Première interrogation : était-il vraiment impossible d’éviter d’en arriver à cette violence généralisée ? Les mises en garde, pourtant, n’avaient pas manqué. L’arrivée de la Séléka à Bangui reproduit d’assez près les événements ayant précédé et suivi la chute, en 2003, du président Patassé et l’arrivée au pouvoir du général Bozizé : mêmes enrôlements de coupeurs de route, de pillards divers, par des rebelles souvent venus du nord musulman ou des limites du Tchad et du Darfour, qui se payent de leurs efforts en pillant Bangui, en 2003 comme en 2013, mais aussi Bossangoa et les missions catholiques et les églises, qui, souvent, en brousse, représentent les seuls services de soin ou sociaux à la disposition de la population.

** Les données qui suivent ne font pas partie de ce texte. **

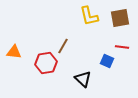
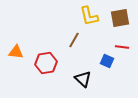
brown line: moved 11 px right, 6 px up
orange triangle: moved 2 px right
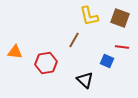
brown square: rotated 30 degrees clockwise
orange triangle: moved 1 px left
black triangle: moved 2 px right, 1 px down
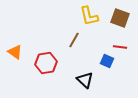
red line: moved 2 px left
orange triangle: rotated 28 degrees clockwise
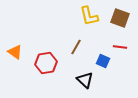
brown line: moved 2 px right, 7 px down
blue square: moved 4 px left
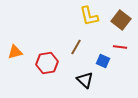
brown square: moved 1 px right, 2 px down; rotated 18 degrees clockwise
orange triangle: rotated 49 degrees counterclockwise
red hexagon: moved 1 px right
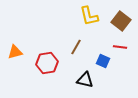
brown square: moved 1 px down
black triangle: rotated 30 degrees counterclockwise
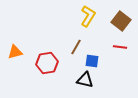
yellow L-shape: moved 1 px left; rotated 135 degrees counterclockwise
blue square: moved 11 px left; rotated 16 degrees counterclockwise
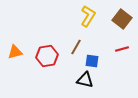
brown square: moved 1 px right, 2 px up
red line: moved 2 px right, 2 px down; rotated 24 degrees counterclockwise
red hexagon: moved 7 px up
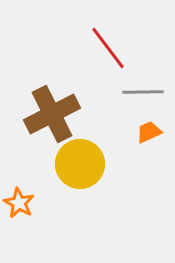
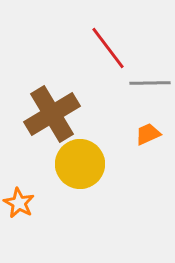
gray line: moved 7 px right, 9 px up
brown cross: rotated 4 degrees counterclockwise
orange trapezoid: moved 1 px left, 2 px down
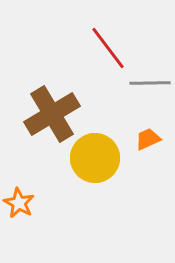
orange trapezoid: moved 5 px down
yellow circle: moved 15 px right, 6 px up
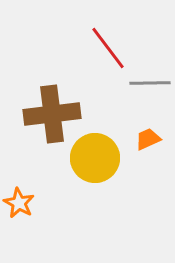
brown cross: rotated 24 degrees clockwise
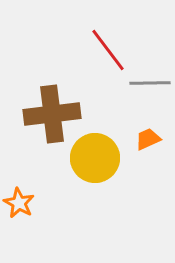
red line: moved 2 px down
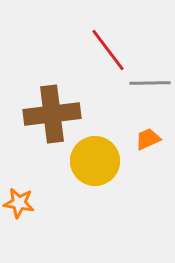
yellow circle: moved 3 px down
orange star: rotated 20 degrees counterclockwise
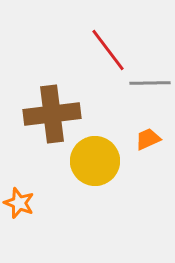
orange star: rotated 12 degrees clockwise
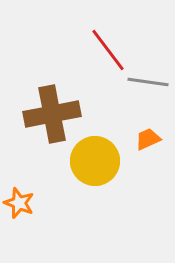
gray line: moved 2 px left, 1 px up; rotated 9 degrees clockwise
brown cross: rotated 4 degrees counterclockwise
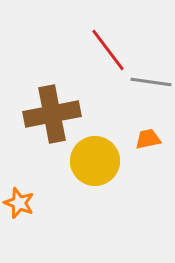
gray line: moved 3 px right
orange trapezoid: rotated 12 degrees clockwise
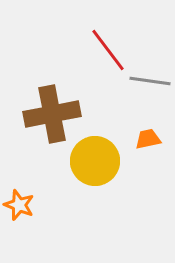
gray line: moved 1 px left, 1 px up
orange star: moved 2 px down
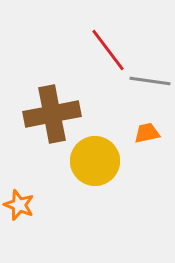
orange trapezoid: moved 1 px left, 6 px up
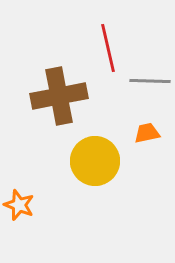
red line: moved 2 px up; rotated 24 degrees clockwise
gray line: rotated 6 degrees counterclockwise
brown cross: moved 7 px right, 18 px up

N’avons-nous pas perçu la montée de l’humiliation et de la colère dans un pays qui s’est alors senti mis sous tutelle ? Il me semble nécessaire de nous interroger sur nos capacités de prévision et d’analyse. Nous passions pour être bien informés sur l’Afrique, au moins l’Afrique francophone. Est-ce vraiment encore le cas ? À cet égard, mes chers collègues, je vous invite à relire le rapport de notre collègue Robert del Picchia, paru en 2011, intitulé La Fonction « anticipation stratégique » : quel renforcement depuis le Livre blanc ?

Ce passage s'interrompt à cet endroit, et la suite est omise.